How to complete this task ->
Across the entries below, work out how many lines contain "Gebze". Respond with the number and no other text.

[Transcribed page contents]
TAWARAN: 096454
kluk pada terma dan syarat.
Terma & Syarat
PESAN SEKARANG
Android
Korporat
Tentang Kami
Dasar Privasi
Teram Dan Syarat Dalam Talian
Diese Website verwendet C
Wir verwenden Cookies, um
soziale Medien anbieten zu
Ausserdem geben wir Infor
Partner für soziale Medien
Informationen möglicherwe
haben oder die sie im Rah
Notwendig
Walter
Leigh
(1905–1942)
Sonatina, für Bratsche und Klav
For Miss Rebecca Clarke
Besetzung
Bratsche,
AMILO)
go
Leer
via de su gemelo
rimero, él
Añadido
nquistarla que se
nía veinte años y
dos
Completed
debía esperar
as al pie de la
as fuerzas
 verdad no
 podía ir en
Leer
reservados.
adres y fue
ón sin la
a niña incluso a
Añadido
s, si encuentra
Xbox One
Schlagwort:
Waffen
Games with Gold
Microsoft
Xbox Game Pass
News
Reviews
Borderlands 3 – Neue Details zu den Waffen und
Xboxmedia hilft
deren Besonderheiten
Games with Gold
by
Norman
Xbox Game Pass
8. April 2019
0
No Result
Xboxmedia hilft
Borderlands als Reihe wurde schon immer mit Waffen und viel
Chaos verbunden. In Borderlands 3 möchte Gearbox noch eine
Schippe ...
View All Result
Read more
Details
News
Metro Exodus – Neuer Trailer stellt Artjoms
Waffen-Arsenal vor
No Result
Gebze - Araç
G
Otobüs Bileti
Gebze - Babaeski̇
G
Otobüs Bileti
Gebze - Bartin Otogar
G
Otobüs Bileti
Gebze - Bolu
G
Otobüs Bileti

...

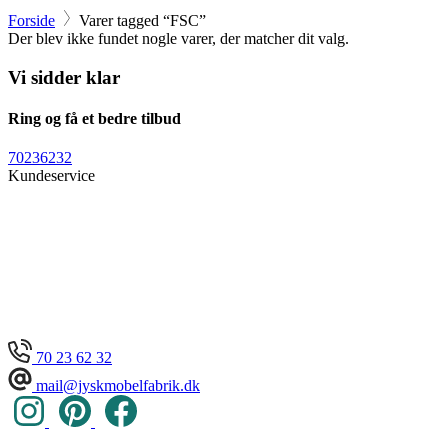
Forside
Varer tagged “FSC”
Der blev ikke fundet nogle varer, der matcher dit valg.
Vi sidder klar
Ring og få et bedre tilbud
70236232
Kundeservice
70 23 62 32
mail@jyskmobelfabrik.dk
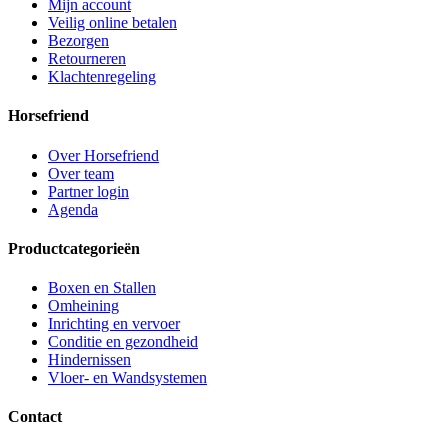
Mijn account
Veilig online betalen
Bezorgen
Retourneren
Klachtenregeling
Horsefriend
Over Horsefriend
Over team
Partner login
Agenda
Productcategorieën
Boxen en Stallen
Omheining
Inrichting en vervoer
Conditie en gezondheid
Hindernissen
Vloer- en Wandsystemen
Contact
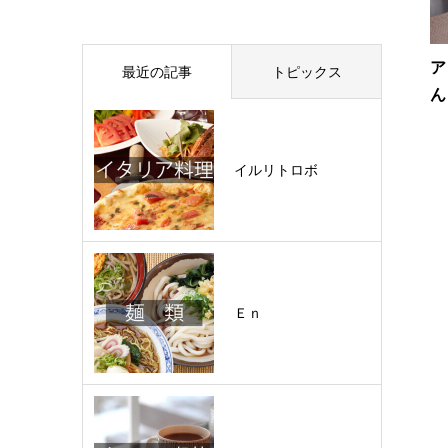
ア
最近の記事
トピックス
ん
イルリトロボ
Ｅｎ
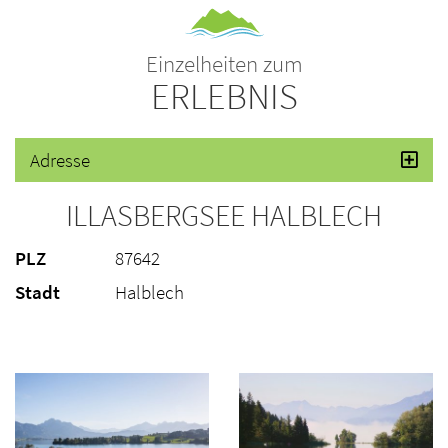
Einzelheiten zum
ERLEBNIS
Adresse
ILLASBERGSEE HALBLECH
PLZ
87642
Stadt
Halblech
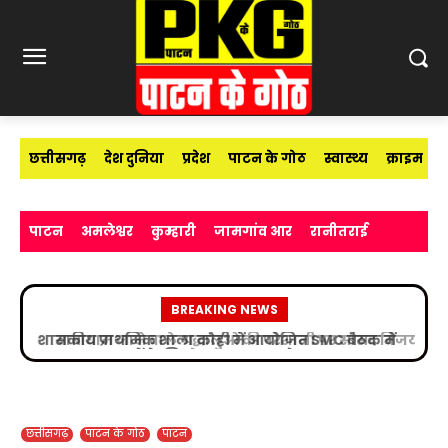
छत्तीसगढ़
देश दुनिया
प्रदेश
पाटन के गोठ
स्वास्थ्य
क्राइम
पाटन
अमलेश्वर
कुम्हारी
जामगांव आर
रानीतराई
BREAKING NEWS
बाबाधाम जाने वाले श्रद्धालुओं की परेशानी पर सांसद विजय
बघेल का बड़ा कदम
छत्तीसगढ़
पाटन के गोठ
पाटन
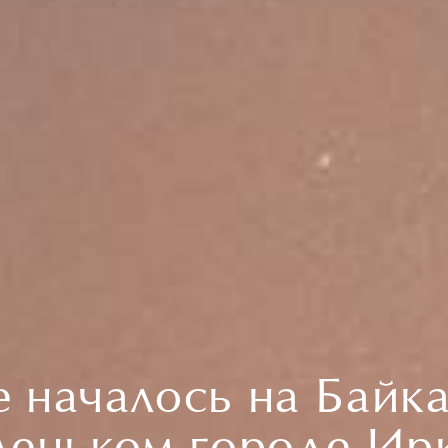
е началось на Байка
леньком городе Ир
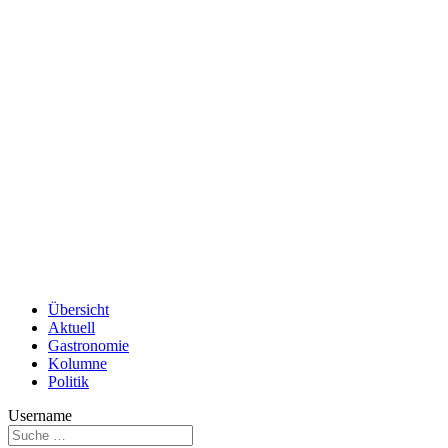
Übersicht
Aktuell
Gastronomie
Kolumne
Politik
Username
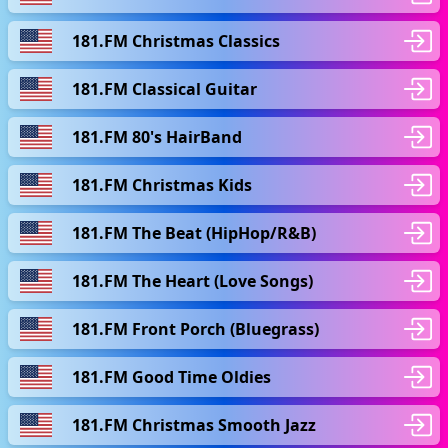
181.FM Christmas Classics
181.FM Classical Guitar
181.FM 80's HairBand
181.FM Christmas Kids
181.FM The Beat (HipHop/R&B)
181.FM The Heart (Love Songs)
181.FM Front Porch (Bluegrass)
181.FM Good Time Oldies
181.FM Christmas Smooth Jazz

* * *

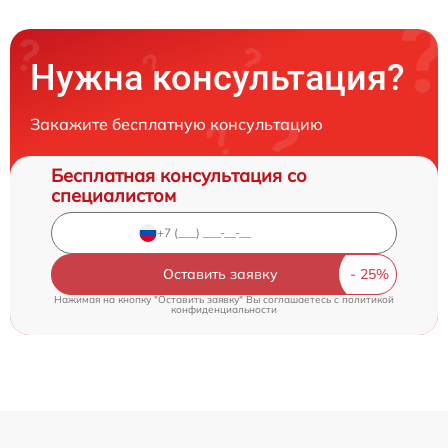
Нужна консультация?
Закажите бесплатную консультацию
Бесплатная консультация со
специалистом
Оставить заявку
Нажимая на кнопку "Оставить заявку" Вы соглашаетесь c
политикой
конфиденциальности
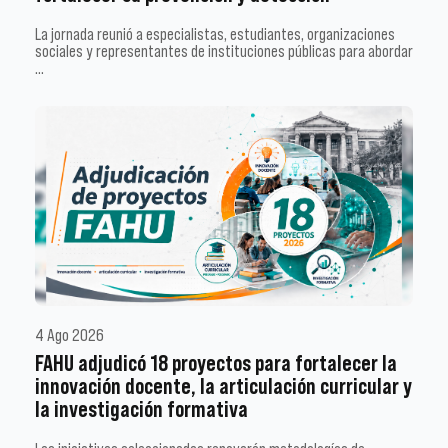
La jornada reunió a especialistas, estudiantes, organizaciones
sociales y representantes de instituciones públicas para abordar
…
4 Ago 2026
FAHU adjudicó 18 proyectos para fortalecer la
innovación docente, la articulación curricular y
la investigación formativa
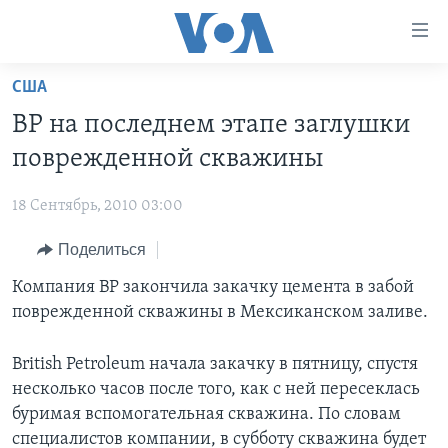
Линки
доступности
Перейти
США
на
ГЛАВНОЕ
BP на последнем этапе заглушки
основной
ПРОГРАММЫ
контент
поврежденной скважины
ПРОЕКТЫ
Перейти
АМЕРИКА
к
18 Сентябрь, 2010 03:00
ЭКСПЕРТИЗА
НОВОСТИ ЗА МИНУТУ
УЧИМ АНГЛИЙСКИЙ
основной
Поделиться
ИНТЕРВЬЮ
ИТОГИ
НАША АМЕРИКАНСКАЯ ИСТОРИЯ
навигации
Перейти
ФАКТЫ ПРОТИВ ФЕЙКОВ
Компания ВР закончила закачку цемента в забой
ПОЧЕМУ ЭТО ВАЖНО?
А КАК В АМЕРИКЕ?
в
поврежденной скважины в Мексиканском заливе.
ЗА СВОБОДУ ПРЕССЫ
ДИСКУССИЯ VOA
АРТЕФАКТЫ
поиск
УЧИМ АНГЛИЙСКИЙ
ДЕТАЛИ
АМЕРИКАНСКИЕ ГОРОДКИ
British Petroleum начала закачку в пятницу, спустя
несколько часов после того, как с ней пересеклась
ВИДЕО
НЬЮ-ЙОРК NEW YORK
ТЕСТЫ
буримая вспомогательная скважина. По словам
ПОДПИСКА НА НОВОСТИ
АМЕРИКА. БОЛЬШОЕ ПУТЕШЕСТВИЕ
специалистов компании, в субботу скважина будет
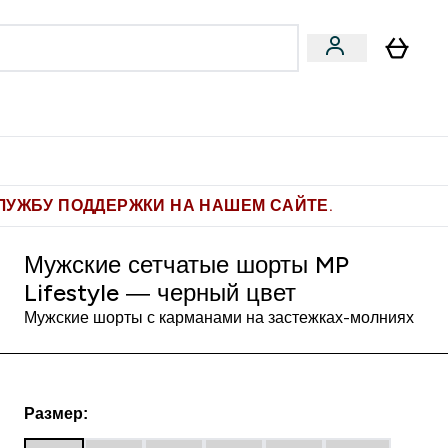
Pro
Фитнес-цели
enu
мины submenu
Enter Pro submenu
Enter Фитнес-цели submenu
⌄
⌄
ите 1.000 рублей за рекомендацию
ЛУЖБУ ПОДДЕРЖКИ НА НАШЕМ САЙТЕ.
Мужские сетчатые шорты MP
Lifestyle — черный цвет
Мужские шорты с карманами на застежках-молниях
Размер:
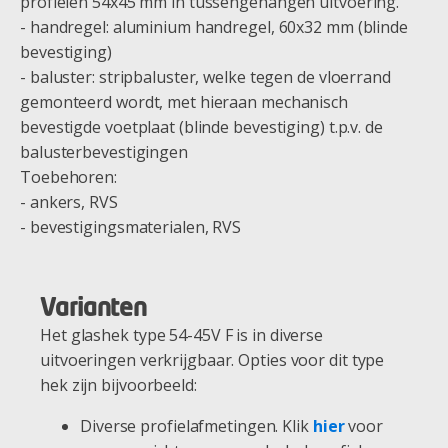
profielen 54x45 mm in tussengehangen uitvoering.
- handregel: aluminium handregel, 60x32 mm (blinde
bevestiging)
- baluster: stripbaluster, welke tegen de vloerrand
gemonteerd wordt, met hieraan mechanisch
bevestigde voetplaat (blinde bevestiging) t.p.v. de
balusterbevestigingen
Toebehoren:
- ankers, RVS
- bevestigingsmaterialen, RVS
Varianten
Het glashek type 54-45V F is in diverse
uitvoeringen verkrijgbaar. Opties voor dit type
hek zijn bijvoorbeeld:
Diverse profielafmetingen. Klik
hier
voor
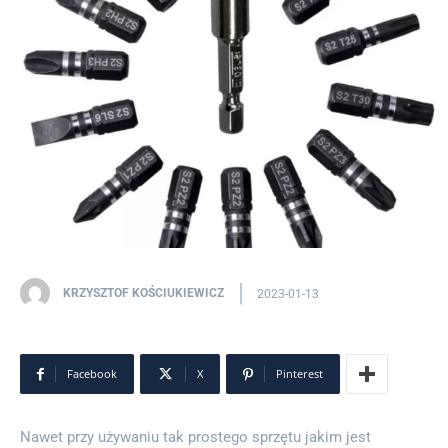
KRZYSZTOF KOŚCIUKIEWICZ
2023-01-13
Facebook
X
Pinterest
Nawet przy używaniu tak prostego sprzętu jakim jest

Result for this exercise ->
4